> [Task details]: Give the number of lines in the records below that contain the word "General". State only that number.

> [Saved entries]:
####

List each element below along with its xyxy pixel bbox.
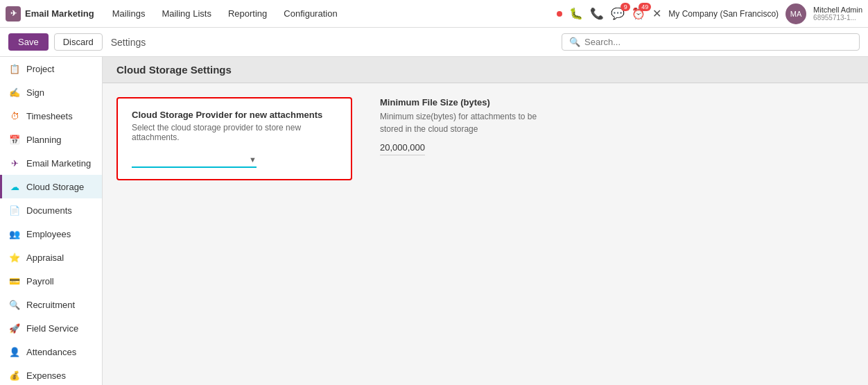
sidebar-item-payroll[interactable]: 💳 Payroll: [0, 269, 102, 293]
user-avatar[interactable]: MA: [785, 3, 806, 24]
search-icon: 🔍: [569, 37, 580, 47]
sidebar-item-expenses[interactable]: 💰 Expenses: [0, 363, 102, 385]
provider-select-wrapper: ▼: [132, 151, 257, 168]
nav-right: 🐛 📞 💬 9 ⏰ 49 ✕ My Company (San Francisco…: [557, 3, 862, 24]
sidebar-item-appraisal[interactable]: ⭐ Appraisal: [0, 246, 102, 269]
bug-icon[interactable]: 🐛: [569, 7, 583, 20]
phone-icon[interactable]: 📞: [590, 7, 604, 20]
user-id: 68955713-1...: [813, 14, 862, 22]
expenses-icon: 💰: [8, 369, 21, 382]
sidebar-item-sign[interactable]: ✍ Sign: [0, 80, 102, 104]
payroll-icon: 💳: [8, 275, 21, 287]
content-header: Cloud Storage Settings: [103, 57, 868, 83]
sidebar-label-employees: Employees: [26, 229, 71, 239]
activity-icon[interactable]: ⏰ 49: [632, 7, 645, 20]
provider-field-label: Cloud Storage Provider for new attachmen…: [132, 110, 337, 120]
cloud-provider-box: Cloud Storage Provider for new attachmen…: [116, 97, 352, 180]
nav-reporting[interactable]: Reporting: [221, 6, 274, 22]
sidebar-label-attendances: Attendances: [26, 347, 76, 357]
page-title: Cloud Storage Settings: [116, 64, 232, 76]
chat-icon[interactable]: 💬 9: [611, 7, 625, 20]
project-icon: 📋: [8, 62, 21, 75]
sidebar-label-appraisal: Appraisal: [26, 253, 64, 263]
search-input[interactable]: [584, 37, 852, 47]
attendances-icon: 👤: [8, 345, 21, 358]
minsize-label: Minimum File Size (bytes): [380, 97, 560, 108]
sidebar: 📋 Project ✍ Sign ⏱ Timesheets 📅 Planning…: [0, 57, 103, 385]
cloud-icon: ☁: [8, 180, 21, 193]
app-logo-icon: ✈: [6, 6, 21, 22]
nav-links: Mailings Mailing Lists Reporting Configu…: [105, 6, 345, 22]
sidebar-item-attendances[interactable]: 👤 Attendances: [0, 340, 102, 363]
sidebar-label-planning: Planning: [26, 135, 62, 145]
discard-button[interactable]: Discard: [54, 33, 103, 51]
user-info-block: Mitchell Admin 68955713-1...: [813, 6, 862, 22]
sidebar-label-recruitment: Recruitment: [26, 300, 75, 310]
chat-badge: 9: [620, 3, 630, 11]
documents-icon: 📄: [8, 204, 21, 216]
main-area: 📋 Project ✍ Sign ⏱ Timesheets 📅 Planning…: [0, 57, 868, 385]
employees-icon: 👥: [8, 228, 21, 240]
sidebar-item-field-service[interactable]: 🚀 Field Service: [0, 316, 102, 340]
sidebar-label-field: Field Service: [26, 323, 78, 334]
avatar-initials: MA: [790, 10, 802, 18]
provider-select[interactable]: [132, 151, 257, 168]
sidebar-label-cloud: Cloud Storage: [26, 182, 84, 192]
nav-configuration[interactable]: Configuration: [277, 6, 344, 22]
sidebar-label-sign: Sign: [26, 87, 44, 98]
logo-letter: ✈: [10, 9, 17, 18]
activity-badge: 49: [639, 3, 651, 11]
app-logo[interactable]: ✈ Email Marketing: [6, 6, 94, 22]
sidebar-label-documents: Documents: [26, 205, 72, 216]
user-name: Mitchell Admin: [813, 6, 862, 14]
content-area: Cloud Storage Settings Cloud Storage Pro…: [103, 57, 868, 385]
sign-icon: ✍: [8, 86, 21, 99]
sidebar-item-email-marketing[interactable]: ✈ Email Marketing: [0, 151, 102, 175]
sidebar-label-timesheets: Timesheets: [26, 111, 73, 121]
sidebar-label-expenses: Expenses: [26, 370, 66, 381]
minsize-value: 20,000,000: [380, 142, 425, 155]
planning-icon: 📅: [8, 133, 21, 146]
status-dot-red: [557, 11, 562, 17]
sidebar-item-documents[interactable]: 📄 Documents: [0, 198, 102, 222]
company-name[interactable]: My Company (San Francisco): [668, 9, 779, 19]
close-icon[interactable]: ✕: [652, 7, 661, 20]
sidebar-item-planning[interactable]: 📅 Planning: [0, 128, 102, 151]
sidebar-label-email: Email Marketing: [26, 158, 91, 169]
appraisal-icon: ⭐: [8, 251, 21, 264]
nav-mailings[interactable]: Mailings: [105, 6, 153, 22]
toolbar: Save Discard Settings 🔍: [0, 28, 868, 57]
nav-mailing-lists[interactable]: Mailing Lists: [155, 6, 218, 22]
sidebar-item-cloud-storage[interactable]: ☁ Cloud Storage: [0, 175, 102, 198]
toolbar-settings-label: Settings: [111, 37, 146, 48]
sidebar-label-project: Project: [26, 64, 54, 74]
sidebar-item-employees[interactable]: 👥 Employees: [0, 222, 102, 246]
sidebar-label-payroll: Payroll: [26, 276, 54, 286]
save-button[interactable]: Save: [8, 33, 49, 51]
recruitment-icon: 🔍: [8, 298, 21, 311]
provider-field-desc: Select the cloud storage provider to sto…: [132, 123, 337, 142]
minsize-section: Minimum File Size (bytes) Minimum size(b…: [380, 97, 560, 180]
settings-grid: Cloud Storage Provider for new attachmen…: [116, 97, 854, 180]
content-body: Cloud Storage Provider for new attachmen…: [103, 83, 868, 194]
email-icon: ✈: [8, 157, 21, 169]
search-bar: 🔍: [562, 33, 860, 51]
app-name: Email Marketing: [25, 8, 94, 19]
field-service-icon: 🚀: [8, 322, 21, 334]
sidebar-item-recruitment[interactable]: 🔍 Recruitment: [0, 293, 102, 316]
sidebar-item-project[interactable]: 📋 Project: [0, 57, 102, 80]
timesheets-icon: ⏱: [8, 110, 21, 122]
top-navbar: ✈ Email Marketing Mailings Mailing Lists…: [0, 0, 868, 28]
sidebar-item-timesheets[interactable]: ⏱ Timesheets: [0, 104, 102, 128]
minsize-desc: Minimum size(bytes) for attachments to b…: [380, 110, 560, 135]
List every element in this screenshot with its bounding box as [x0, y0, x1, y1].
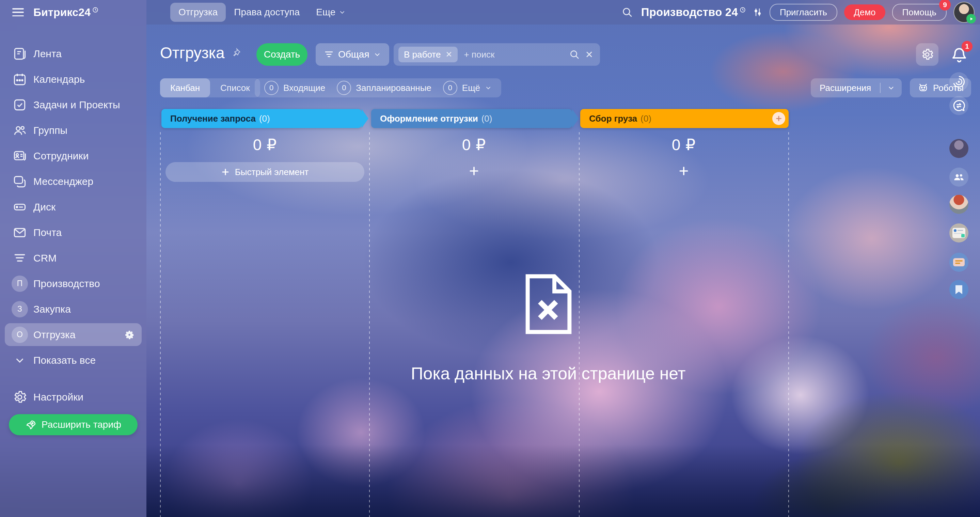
board-settings-button[interactable]	[916, 43, 939, 66]
view-list-tab[interactable]: Список	[210, 78, 260, 97]
filter-preset-dropdown[interactable]: Общая	[316, 43, 389, 66]
show-all-label: Показать все	[33, 355, 96, 366]
help-button[interactable]: Помощь	[892, 4, 947, 21]
chevron-down-icon	[374, 51, 381, 58]
pinned-chat[interactable]	[949, 253, 969, 272]
sidebar-item-settings[interactable]: Настройки	[0, 384, 146, 410]
top-tab-label: Права доступа	[234, 7, 300, 18]
sidebar-item-feed[interactable]: Лента	[0, 41, 146, 67]
counter-value: 0	[264, 81, 278, 95]
sidebar-item-shipment[interactable]: О Отгрузка	[0, 322, 146, 347]
search-icon[interactable]	[621, 6, 633, 18]
portal-name[interactable]: Производство 24	[641, 6, 746, 19]
top-tab-more[interactable]: Еще	[308, 3, 354, 22]
counter-label: Ещё	[462, 83, 480, 93]
counter-value: 0	[443, 81, 457, 95]
counter-more[interactable]: 0 Ещё	[443, 81, 492, 95]
copilot-button[interactable]	[949, 72, 969, 91]
stage-count: (0)	[641, 113, 651, 124]
sidebar-item-purchase[interactable]: З Закупка	[0, 296, 146, 322]
view-switcher: Канбан Список	[160, 78, 260, 97]
view-kanban-label: Канбан	[170, 83, 200, 93]
app-logo[interactable]: Битрикс24	[33, 6, 99, 19]
kanban-stage-header-collect[interactable]: Сбор груза (0)	[580, 109, 789, 128]
upgrade-plan-button[interactable]: Расширить тариф	[9, 414, 138, 435]
create-button[interactable]: Создать	[256, 43, 307, 66]
clear-search-icon[interactable]: ✕	[585, 49, 593, 60]
item-settings-gear-icon[interactable]	[124, 329, 135, 340]
sidebar-item-label: Отгрузка	[33, 329, 76, 340]
clock-icon	[92, 7, 99, 13]
view-list-label: Список	[220, 83, 250, 93]
sidebar-show-all[interactable]: Показать все	[0, 347, 146, 373]
quick-add-item-button[interactable]: Быстрый элемент	[165, 162, 364, 182]
sidebar-item-calendar[interactable]: Календарь	[0, 67, 146, 92]
counter-label: Входящие	[283, 83, 325, 93]
bitrix24-app: Битрикс24 Лента Календарь	[0, 0, 980, 517]
add-item-button[interactable]	[369, 165, 579, 177]
chevron-down-icon[interactable]	[881, 84, 902, 92]
sliders-icon[interactable]	[752, 7, 763, 17]
sidebar-item-label: Задачи и Проекты	[33, 99, 120, 111]
chevron-down-icon	[339, 9, 345, 16]
disk-icon	[11, 199, 28, 215]
top-tab-label: Отгрузка	[178, 7, 218, 18]
user-avatar[interactable]	[953, 2, 975, 23]
sidebar: Битрикс24 Лента Календарь	[0, 0, 146, 517]
feed-icon	[11, 46, 28, 62]
sidebar-item-groups[interactable]: Группы	[0, 118, 146, 143]
upgrade-plan-label: Расширить тариф	[41, 419, 121, 430]
sidebar-item-label: Лента	[33, 48, 62, 60]
filter-chip-in-progress[interactable]: В работе ✕	[398, 47, 458, 62]
hamburger-menu-icon[interactable]	[12, 8, 24, 16]
sidebar-item-messenger[interactable]: Мессенджер	[0, 169, 146, 194]
stage-sum: 0 ₽	[369, 135, 579, 154]
add-item-button[interactable]	[579, 165, 789, 177]
demo-button[interactable]: Демо	[844, 5, 885, 20]
filter-chip-label: В работе	[404, 49, 441, 60]
mail-icon	[11, 224, 28, 241]
add-stage-button[interactable]	[772, 112, 785, 125]
sidebar-item-employees[interactable]: Сотрудники	[0, 143, 146, 169]
pin-icon[interactable]	[231, 48, 241, 58]
search-icon[interactable]	[569, 49, 580, 60]
pinned-avatar[interactable]	[949, 139, 969, 158]
view-kanban-tab[interactable]: Канбан	[160, 78, 210, 97]
column-divider	[369, 132, 370, 517]
letter-badge: З	[11, 301, 28, 317]
messenger-rail-button[interactable]	[949, 96, 969, 115]
letter-badge: П	[11, 275, 28, 292]
top-tab-shipment[interactable]: Отгрузка	[170, 3, 226, 22]
counter-incoming[interactable]: 0 Входящие	[264, 81, 325, 95]
crm-icon	[11, 250, 28, 266]
sidebar-item-label: Закупка	[33, 304, 71, 315]
plus-icon	[221, 168, 229, 176]
sidebar-item-disk[interactable]: Диск	[0, 194, 146, 220]
sidebar-item-label: Календарь	[33, 73, 85, 85]
stage-count: (0)	[482, 113, 492, 124]
sidebar-item-mail[interactable]: Почта	[0, 220, 146, 245]
sidebar-item-label: Диск	[33, 201, 56, 213]
pinned-widget[interactable]	[949, 223, 969, 242]
top-tab-access-rights[interactable]: Права доступа	[226, 3, 308, 22]
search-input[interactable]: + поиск	[464, 49, 569, 60]
sidebar-item-crm[interactable]: CRM	[0, 245, 146, 271]
search-filter-bar[interactable]: В работе ✕ + поиск ✕	[394, 43, 600, 66]
sidebar-item-production[interactable]: П Производство	[0, 271, 146, 296]
empty-state-text: Пока данных на этой странице нет	[160, 364, 936, 383]
sidebar-item-tasks[interactable]: Задачи и Проекты	[0, 92, 146, 118]
notifications-button[interactable]: 1	[950, 46, 969, 64]
column-divider	[160, 132, 161, 517]
funnel-icon	[324, 49, 334, 60]
kanban-stage-header-processing[interactable]: Оформление отгрузки (0)	[371, 109, 572, 128]
chip-close-icon[interactable]: ✕	[445, 50, 452, 59]
contacts-rail-button[interactable]	[949, 167, 969, 187]
invite-button[interactable]: Пригласить	[770, 4, 837, 21]
chevron-down-icon	[485, 84, 492, 91]
sidebar-item-label: Группы	[33, 125, 67, 136]
bookmark-rail-button[interactable]	[949, 280, 969, 299]
counter-planned[interactable]: 0 Запланированные	[337, 81, 431, 95]
extensions-button[interactable]: Расширения	[811, 78, 902, 97]
kanban-stage-header-request[interactable]: Получение запроса (0)	[161, 109, 362, 128]
pinned-avatar[interactable]	[949, 195, 969, 214]
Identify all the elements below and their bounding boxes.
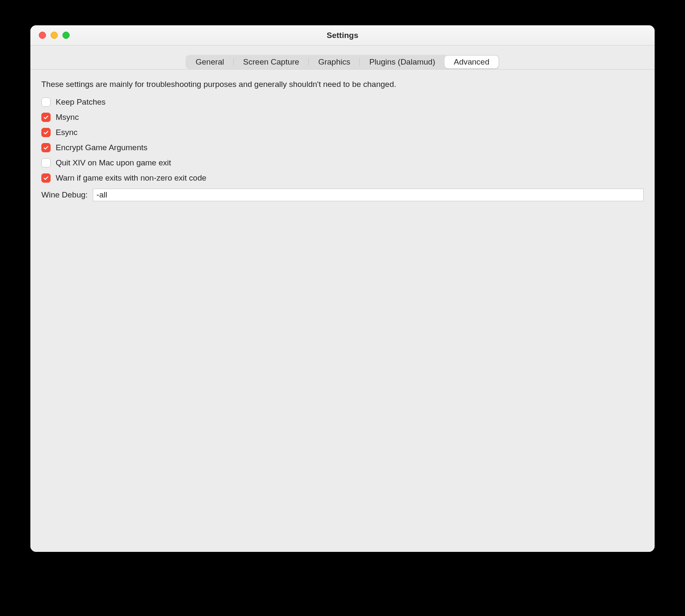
checkbox-quit-on-exit[interactable]: Quit XIV on Mac upon game exit xyxy=(41,158,644,168)
checkbox-encrypt-args[interactable]: Encrypt Game Arguments xyxy=(41,143,644,152)
checkbox-box[interactable] xyxy=(41,128,51,137)
checkbox-label: Keep Patches xyxy=(56,97,105,107)
checkbox-keep-patches[interactable]: Keep Patches xyxy=(41,97,644,107)
checkbox-label: Msync xyxy=(56,113,79,122)
check-icon xyxy=(43,145,49,151)
titlebar: Settings xyxy=(30,25,655,46)
checkbox-msync[interactable]: Msync xyxy=(41,113,644,122)
checkbox-label: Esync xyxy=(56,128,78,137)
minimize-button[interactable] xyxy=(51,32,58,39)
close-button[interactable] xyxy=(39,32,46,39)
window-title: Settings xyxy=(30,31,655,40)
traffic-lights xyxy=(30,32,70,39)
tab-plugins[interactable]: Plugins (Dalamud) xyxy=(360,56,444,68)
checkbox-label: Quit XIV on Mac upon game exit xyxy=(56,158,171,168)
tabbar-container: General Screen Capture Graphics Plugins … xyxy=(30,46,655,70)
checkbox-box[interactable] xyxy=(41,113,51,122)
checkbox-box[interactable] xyxy=(41,173,51,183)
checkbox-box[interactable] xyxy=(41,158,51,168)
tab-advanced[interactable]: Advanced xyxy=(445,56,499,68)
wine-debug-row: Wine Debug: xyxy=(41,189,644,201)
checkbox-esync[interactable]: Esync xyxy=(41,128,644,137)
wine-debug-label: Wine Debug: xyxy=(41,190,88,200)
advanced-description: These settings are mainly for troublesho… xyxy=(41,80,644,89)
advanced-panel: These settings are mainly for troublesho… xyxy=(30,70,655,552)
tab-graphics[interactable]: Graphics xyxy=(309,56,359,68)
checkbox-label: Encrypt Game Arguments xyxy=(56,143,148,152)
check-icon xyxy=(43,130,49,135)
settings-window: Settings General Screen Capture Graphics… xyxy=(30,25,655,552)
checkbox-label: Warn if game exits with non-zero exit co… xyxy=(56,173,206,183)
check-icon xyxy=(43,114,49,120)
tab-general[interactable]: General xyxy=(186,56,234,68)
tab-screen-capture[interactable]: Screen Capture xyxy=(234,56,308,68)
checkbox-warn-exit[interactable]: Warn if game exits with non-zero exit co… xyxy=(41,173,644,183)
checkbox-box[interactable] xyxy=(41,143,51,152)
check-icon xyxy=(43,175,49,181)
wine-debug-input[interactable] xyxy=(93,189,644,201)
zoom-button[interactable] xyxy=(62,32,70,39)
checkbox-box[interactable] xyxy=(41,97,51,107)
tabbar: General Screen Capture Graphics Plugins … xyxy=(186,55,500,69)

####

> [Task response]: 4